Nanoparticles prove safe, viable in mouse study

April 22, 2011, 2:32 a.m.

Investigators at the School of Medicine have shown that engineered nanoparticles can be safely administered in a mouse study. Their finding, published April 20 in Science Translational Magazine, could bring about human trials that utilize the nanoparticles in the detection of colorectal and other cancers.

Nanoparticles are gold-centered balls that are tinier than viruses, measuring 100 nanometers in diameter. The materials that coat the gold centers have subtle optical properties, and the centers themselves are roughed up for detection by Raman microscopes.

“Photoimaging with these nanoparticles holds the promise of very early disease detection, even before any gross anatomical changes show up, without physically removing any tissue from the patient,” Sanjiv Sam Gambhir, a senior author of the study, said in a press release.

But before the nanoparticles can be used in human beings, scientists had to first prove that they are not harmful. The Stanford study was, in fact, the first to prove the safety of these nanoparticles.

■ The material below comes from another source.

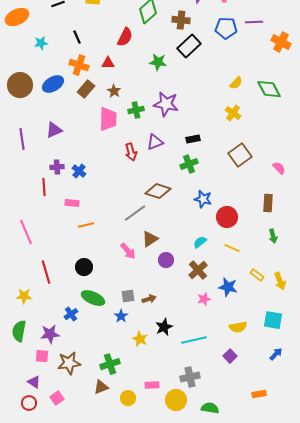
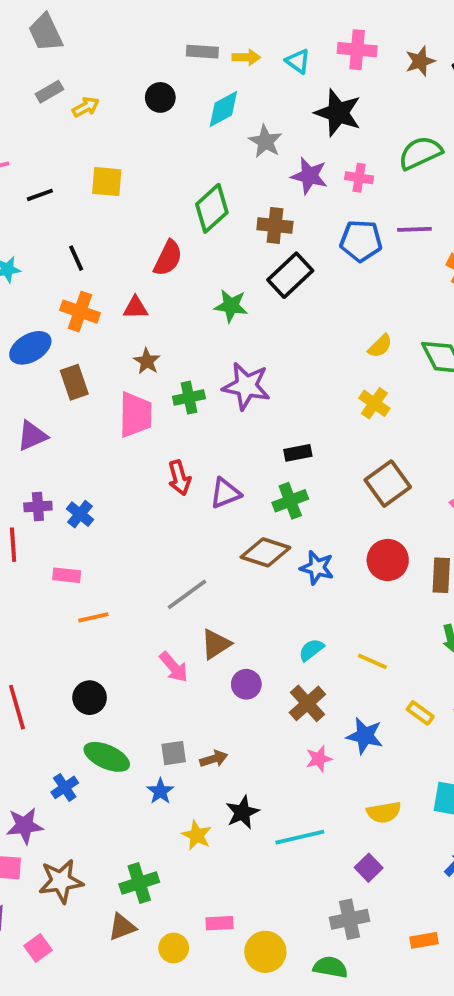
brown rectangle: (86, 89) -> (74, 382), moved, turned -60
purple triangle: (155, 142) -> (225, 493), moved
brown diamond: (158, 191) -> (265, 552), moved
red circle: (227, 217) -> (388, 560), moved
gray cross: (190, 377) -> (349, 919), moved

To demonstrate this, scientists administered the nanoparticles to two groups of mice, each including 30 male and 30 female animals. The first group received the nanoparticles rectally and the second group received the treatment intravenously. In both cases, the investigators did not find signs of toxicity.

This good news may mean that similar intravenous treatments could be applied to human beings in the diagnosis of colorectal cancer. Gambhir and his colleagues are in the process of filing for Food and Drug Administration (FDA) approval to move to clinical trials.

The University’s Department of Radiology, the National Cancer Institute and the Canary Foundation sponsored the recent nanoparticles study.